I support the Good Cause Eviction bill. I support expanding the right to counsel. Our eviction moratorium is ending soon, and when the last moratorium was passed, Delta was sweeping the city. Now Omicron is sweeping the city, and at the end of the day, people are most protected from this virus when they’re safe at home.
Someone that I grew up with and went to elementary school with — he’s a Queens guy through and through — told me that his landlord raised his rent 30 percent and that he just could not make it work and decided to move his family to New Hampshire. That really breaks my heart, and I really do believe that reducing the reasons landlords can deny a lease renewal would lead to higher tenant stability.
You just mentioned the eviction moratorium. It’s set to expire soon. Should the State Legislature extend it?
I think we can do that with Good Cause by making eviction only possible with Good Cause and making that permanent and not a temporary stopgap measure.
Besides Good Cause, what are other tenant-oriented measures you’d prioritize?
I think an obvious one is eliminating brokers’ fees. The idea of brokers’ fees, in this market, where so many renters are desperate for housing — I don’t believe that real-estate agents should be able to ask for brokers’ fees from prospective tenants. I would be interested in co-sponsoring or introducing a bill that does this myself.
Shifting gears a bit: If elected, you’d have the largest public-housing development in North America, the Queensbridge Houses, in your district. What’s your message to NYCHA tenants on how you’d improve their situation?

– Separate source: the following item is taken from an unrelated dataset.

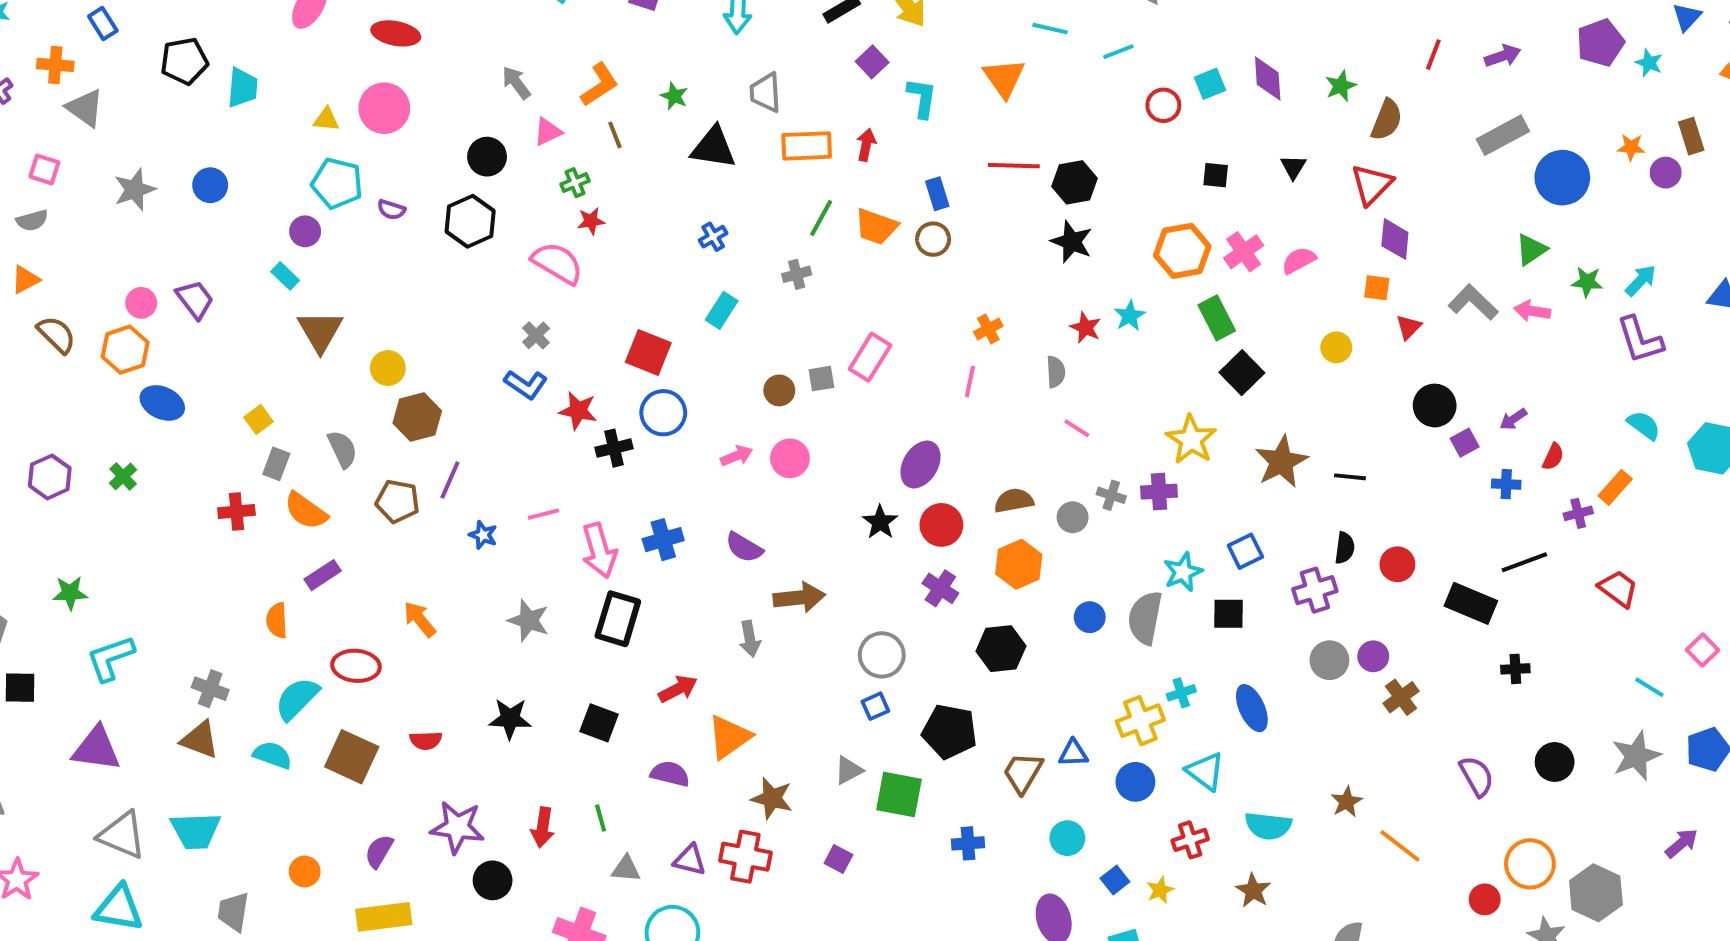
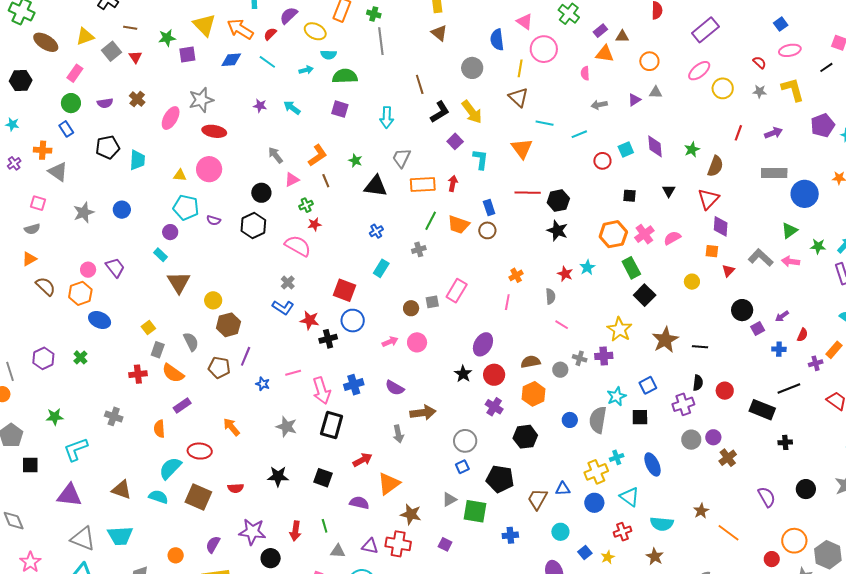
gray trapezoid: (766, 92) -> (401, 158), turned 30
gray rectangle: (1503, 135) -> (774, 173), turned 30
gray cross: (210, 689) -> (114, 416), moved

We have to do everything that we can to make sure that it stays public and oppose attempts at privatization. We know that there is a massive repairs backlog. We do not know if Washington will come through with Build Back Better, and even if it does, it’s unclear whether that amount of money will cover even half of that deficit. The state has an obligation to provide relief to NYCHA residents and should provide that relief as soon as possible.
How did your experience growing up in Astoria shape the way you think about housing?
I remember waiting for the train at Queensboro Plaza when I was younger, and you could see for miles all around, and now the station is in a canyon surrounded by buildings. What I want to emphasize is that I want a New York, a Queens, that is as welcoming as it was to my parents 30 years ago, when they were able to buy a place on two working-class salaries. That is the kind of New York I want to build. I have seen many neighbors I grew up with and other millennials like me move out of the city to raise a family because they don’t think that they’ll ever be able to buy a place. That breaks my heart, and for that reason, I support policies that will make it easier for people like me who want to stay in their neighborhoods and who want to have a long-term future here. That is the sort of displacement that I want to prevent.